Voltei a puxar seu pescoço para mim e suguei mais alguns goles de sangue. Não iria me preocupar com aquilo no momento, eu só queria aproveitá-la ao máximo. Seu sangue me trazia recordações e prazer. Não pude deixar de ficar excitado com aquela perna em minha cintura. Deitei ela no chão e lambi seu pescoço completamente ensanguentado.

- Pare com isso, que coisa. Você me mordeu toda, prometeu que ia ser só o pulso – bufou, tentando levantar.

- Não prometi nada – senti vontade de morder seu ombro e o fiz, ela grunhiu alto e tentou levantar. – Só mais essa, eu juro.

Ela ficou quieta e deixou que eu sugasse mais um pouco de seu sangue. Adorei a sensação que era morder seu ombro macio. Rasguei um pouco o moletom para não atrapalhar. Novas lembranças vieram. Ela segurava uma rosa vermelha debaixo do queixo.
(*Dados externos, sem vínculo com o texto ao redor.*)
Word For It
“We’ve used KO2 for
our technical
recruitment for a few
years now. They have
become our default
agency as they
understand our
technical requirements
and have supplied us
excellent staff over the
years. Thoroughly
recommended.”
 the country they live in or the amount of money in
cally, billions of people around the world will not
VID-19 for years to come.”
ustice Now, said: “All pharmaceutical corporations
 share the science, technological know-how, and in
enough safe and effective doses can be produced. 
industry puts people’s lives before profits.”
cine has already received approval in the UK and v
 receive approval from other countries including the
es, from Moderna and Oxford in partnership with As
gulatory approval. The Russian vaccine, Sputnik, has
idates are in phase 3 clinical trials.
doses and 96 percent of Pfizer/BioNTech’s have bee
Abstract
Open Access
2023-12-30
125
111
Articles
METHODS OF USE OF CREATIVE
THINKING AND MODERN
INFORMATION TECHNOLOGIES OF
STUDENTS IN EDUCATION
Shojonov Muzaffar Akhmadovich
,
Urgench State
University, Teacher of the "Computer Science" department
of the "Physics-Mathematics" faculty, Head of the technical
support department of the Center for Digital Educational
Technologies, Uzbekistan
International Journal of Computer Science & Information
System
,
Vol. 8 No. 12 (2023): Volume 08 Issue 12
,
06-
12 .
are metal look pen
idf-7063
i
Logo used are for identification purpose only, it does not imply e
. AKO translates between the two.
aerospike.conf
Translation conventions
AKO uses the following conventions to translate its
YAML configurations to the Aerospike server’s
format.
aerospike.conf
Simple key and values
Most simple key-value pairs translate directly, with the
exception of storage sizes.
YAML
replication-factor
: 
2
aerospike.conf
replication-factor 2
Seu sorriso possuía presas afiadas como as minhas. Removi as presas e olhei preocupado para ela. Sora me olhou com preocupação já esperando ouvir o pior.

-Você era...

- Por que será que sempre quando te encontro você está nos braços de outro homem menos nos meus? – fui interrompido por Lieff, que olhava preocupado para ela e estendia a mão para mim. – Quer ajuda? Acho que ela pode doar sangue mais tarde.

- Ah, claro – segurei sua mão e saí de cima de Sora. – Falo com você mais tarde.

Ela assentiu e vi Lieff carregá-la para dentro. Mesmo com um olhar vago, conseguimos nos encarar até o último momento. Algo de muito errado havia acontecido. Era como o tempo que nunca se foi. Ela havia saído da minha vida de forma forçada, e eu a queria de volta.